Eventually, the judge agreed with him. On Dec. 9, 2016, he dismissed the case, saying that while “the court understands the importance and urgency in waging war against sexual exploitation,” the Communications Decency Act provided the defendants with a “complete shield” against prosecution.

Krell was devastated. But too determined to be defeated.

There were other charges still to consider. Money laundering, for example, didn’t involve a tricky free speech issue but the defendants’ own actions. Working with a forensic accountant, Krell drew a paper trail, mapping how money from Backpage ads was collected, received, and ultimately concealed.

Two days before Christmas, she filed new charges.

“I knew we would be attacked,” she writes. “I expected the defense to kick and scream, possibly even demand sanctions or try and take my bar card. I knew that they would use their money, their power and every tool at their disposal to dismantle me and my case. And I didn’t care.”

Krell was confident because she had something extra on her side. She had corporate emails, many of them detailing ways Backpage got around financial regulations.
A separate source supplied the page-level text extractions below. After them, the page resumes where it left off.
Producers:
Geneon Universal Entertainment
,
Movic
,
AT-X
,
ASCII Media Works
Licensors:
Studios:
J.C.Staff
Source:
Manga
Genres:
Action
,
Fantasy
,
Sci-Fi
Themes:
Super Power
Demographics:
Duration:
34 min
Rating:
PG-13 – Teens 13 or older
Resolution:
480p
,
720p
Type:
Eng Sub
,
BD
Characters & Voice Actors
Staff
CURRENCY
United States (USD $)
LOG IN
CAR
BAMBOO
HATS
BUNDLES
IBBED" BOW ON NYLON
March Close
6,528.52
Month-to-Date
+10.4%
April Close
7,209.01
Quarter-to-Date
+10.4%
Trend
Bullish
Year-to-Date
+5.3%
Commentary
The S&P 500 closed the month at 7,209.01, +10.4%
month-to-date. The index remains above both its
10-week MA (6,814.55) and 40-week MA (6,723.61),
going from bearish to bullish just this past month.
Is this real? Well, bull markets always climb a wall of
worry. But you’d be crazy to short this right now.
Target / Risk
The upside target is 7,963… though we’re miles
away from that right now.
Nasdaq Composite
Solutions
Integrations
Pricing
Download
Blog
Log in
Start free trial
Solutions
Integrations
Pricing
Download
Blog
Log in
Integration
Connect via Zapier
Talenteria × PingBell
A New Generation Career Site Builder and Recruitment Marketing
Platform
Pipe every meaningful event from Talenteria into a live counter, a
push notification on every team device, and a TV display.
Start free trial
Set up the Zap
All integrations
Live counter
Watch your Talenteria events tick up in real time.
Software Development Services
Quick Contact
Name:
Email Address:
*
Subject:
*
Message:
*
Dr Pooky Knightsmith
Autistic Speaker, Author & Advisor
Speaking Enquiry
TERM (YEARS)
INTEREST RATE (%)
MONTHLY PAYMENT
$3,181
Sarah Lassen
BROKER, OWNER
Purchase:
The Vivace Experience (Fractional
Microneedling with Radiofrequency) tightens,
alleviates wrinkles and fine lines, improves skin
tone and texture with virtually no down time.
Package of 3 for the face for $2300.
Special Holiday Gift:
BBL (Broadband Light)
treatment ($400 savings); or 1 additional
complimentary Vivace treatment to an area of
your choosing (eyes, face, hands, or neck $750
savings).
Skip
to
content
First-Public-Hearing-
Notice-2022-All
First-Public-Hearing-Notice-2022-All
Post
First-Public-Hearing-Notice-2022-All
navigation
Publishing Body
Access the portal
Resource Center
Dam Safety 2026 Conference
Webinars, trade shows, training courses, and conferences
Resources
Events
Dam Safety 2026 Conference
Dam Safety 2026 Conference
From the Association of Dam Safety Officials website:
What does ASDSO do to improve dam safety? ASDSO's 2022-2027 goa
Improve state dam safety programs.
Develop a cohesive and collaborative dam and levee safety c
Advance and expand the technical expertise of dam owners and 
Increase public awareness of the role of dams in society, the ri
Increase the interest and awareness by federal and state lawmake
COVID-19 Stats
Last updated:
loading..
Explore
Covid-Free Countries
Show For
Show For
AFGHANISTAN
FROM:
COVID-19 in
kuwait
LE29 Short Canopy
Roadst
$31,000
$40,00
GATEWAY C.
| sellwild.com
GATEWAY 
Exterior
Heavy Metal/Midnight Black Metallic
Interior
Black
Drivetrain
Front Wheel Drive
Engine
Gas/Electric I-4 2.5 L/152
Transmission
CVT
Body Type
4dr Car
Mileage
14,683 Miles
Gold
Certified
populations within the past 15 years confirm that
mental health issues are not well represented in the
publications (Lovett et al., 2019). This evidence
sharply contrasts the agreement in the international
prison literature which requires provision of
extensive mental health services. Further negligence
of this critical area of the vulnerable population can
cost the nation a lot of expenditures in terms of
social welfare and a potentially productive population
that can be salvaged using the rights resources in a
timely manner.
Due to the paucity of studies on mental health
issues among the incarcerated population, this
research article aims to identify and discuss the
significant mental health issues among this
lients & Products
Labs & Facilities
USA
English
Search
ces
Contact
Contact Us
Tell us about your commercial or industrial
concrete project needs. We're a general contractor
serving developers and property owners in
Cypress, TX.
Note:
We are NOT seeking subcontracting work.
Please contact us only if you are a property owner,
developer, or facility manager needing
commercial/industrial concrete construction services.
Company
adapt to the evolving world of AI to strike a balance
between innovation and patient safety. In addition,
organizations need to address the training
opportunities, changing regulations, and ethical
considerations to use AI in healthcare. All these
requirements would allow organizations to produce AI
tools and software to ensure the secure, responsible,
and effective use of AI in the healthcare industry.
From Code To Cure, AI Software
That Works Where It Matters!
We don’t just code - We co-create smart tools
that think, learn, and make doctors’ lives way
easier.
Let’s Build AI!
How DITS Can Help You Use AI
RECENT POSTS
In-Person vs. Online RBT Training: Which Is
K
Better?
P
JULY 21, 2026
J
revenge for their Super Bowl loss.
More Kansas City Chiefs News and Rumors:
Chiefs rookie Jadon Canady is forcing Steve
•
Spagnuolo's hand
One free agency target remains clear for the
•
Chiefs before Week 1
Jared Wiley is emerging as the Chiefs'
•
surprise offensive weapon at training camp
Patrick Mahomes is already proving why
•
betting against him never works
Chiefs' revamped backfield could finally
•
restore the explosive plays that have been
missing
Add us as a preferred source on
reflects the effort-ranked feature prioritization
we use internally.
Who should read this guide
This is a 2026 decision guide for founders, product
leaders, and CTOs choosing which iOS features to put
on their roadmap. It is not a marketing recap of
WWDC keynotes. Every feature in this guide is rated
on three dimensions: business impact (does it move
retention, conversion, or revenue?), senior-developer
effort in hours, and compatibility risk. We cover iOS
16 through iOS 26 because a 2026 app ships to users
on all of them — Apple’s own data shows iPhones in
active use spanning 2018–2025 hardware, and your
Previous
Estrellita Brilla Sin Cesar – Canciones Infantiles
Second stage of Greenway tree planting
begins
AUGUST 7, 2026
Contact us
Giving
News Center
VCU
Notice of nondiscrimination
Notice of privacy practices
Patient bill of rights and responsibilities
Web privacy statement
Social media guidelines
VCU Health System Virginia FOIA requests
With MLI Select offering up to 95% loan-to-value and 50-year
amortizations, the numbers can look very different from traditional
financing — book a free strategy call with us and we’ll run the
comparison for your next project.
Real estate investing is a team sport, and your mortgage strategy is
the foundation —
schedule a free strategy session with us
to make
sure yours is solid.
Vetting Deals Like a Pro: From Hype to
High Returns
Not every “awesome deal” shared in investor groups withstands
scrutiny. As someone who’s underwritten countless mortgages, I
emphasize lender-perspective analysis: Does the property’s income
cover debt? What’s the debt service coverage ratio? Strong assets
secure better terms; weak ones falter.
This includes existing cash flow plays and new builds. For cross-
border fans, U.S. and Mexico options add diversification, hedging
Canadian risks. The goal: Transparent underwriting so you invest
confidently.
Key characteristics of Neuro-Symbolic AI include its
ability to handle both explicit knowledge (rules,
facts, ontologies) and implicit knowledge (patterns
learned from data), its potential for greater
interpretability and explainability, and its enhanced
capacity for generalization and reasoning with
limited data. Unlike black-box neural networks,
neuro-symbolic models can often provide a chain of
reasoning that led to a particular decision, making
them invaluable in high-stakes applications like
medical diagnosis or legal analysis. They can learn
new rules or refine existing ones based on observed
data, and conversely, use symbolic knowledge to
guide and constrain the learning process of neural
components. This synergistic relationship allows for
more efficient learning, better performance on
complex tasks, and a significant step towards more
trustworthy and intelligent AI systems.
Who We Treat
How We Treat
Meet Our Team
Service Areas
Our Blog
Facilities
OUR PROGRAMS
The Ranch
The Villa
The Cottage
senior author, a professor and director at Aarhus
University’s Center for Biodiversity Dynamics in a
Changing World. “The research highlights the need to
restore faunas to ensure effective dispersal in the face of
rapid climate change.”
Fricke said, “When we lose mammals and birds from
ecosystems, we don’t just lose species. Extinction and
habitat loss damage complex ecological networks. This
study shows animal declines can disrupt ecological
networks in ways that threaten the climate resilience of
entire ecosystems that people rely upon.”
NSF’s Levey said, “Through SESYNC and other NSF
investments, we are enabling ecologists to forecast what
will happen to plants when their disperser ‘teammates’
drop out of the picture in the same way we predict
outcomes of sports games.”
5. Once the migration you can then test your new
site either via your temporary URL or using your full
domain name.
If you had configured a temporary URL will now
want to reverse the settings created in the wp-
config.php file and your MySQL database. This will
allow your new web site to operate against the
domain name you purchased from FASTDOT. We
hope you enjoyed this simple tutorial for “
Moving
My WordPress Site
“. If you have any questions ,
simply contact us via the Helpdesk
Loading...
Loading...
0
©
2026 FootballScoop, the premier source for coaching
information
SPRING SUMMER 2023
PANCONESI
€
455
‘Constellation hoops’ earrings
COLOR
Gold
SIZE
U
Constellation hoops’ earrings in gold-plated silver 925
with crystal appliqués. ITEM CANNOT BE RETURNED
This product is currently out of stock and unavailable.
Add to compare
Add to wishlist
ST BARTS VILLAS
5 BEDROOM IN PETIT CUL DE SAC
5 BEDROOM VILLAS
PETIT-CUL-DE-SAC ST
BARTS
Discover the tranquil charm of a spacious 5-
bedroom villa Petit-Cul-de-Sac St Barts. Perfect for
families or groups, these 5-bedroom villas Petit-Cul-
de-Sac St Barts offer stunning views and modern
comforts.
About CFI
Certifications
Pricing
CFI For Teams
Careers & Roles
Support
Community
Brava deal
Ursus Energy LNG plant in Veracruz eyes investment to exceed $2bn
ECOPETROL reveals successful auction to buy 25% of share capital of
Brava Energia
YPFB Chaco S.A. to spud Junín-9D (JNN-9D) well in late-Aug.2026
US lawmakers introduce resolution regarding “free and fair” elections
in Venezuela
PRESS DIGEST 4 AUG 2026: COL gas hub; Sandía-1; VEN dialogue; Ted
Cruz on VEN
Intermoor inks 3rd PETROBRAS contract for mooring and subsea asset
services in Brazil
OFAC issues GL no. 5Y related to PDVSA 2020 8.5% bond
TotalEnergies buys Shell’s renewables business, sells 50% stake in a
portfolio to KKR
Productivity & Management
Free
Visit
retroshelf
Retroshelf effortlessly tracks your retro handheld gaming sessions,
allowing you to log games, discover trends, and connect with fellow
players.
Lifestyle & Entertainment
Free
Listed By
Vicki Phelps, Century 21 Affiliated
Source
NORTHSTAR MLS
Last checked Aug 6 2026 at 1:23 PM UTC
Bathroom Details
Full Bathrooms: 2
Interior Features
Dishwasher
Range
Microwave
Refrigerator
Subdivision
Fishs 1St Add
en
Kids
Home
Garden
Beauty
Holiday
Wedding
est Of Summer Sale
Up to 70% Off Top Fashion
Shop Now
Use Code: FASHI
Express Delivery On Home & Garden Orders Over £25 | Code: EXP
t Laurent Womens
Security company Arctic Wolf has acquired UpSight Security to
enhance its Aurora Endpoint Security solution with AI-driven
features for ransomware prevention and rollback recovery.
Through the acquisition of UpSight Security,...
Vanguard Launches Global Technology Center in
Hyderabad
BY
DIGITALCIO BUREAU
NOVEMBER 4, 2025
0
Ferrer’s name was on many of them, and he folded first. In exchange for a five-year prison sentence, he pleaded guilty to money laundering and conspiracy, agreeing to forfeit company assets and fully cooperate in the prosecution of his former partners.

The pressure against online sex ads grew. There were federal charges against the company now, too. And In April 2018, a new law, the Stop Enabling Sex Trafficking Act, removed Communications Decency Act protection from internet providers who knowingly facilitated sex trafficking.

It was the end of the site, but not the end of the story.

The case against Larkin and Lacey drags on. Even though Backpage.com was shut down, a current quick computer search for “sex escorts” turns up 6.9 million results. “Find verified high-class escorts, prostitutes, crack whores, and street hookers,” promises one.

The world of exploitation continues.

But, at least in one small corner of it, justice was done.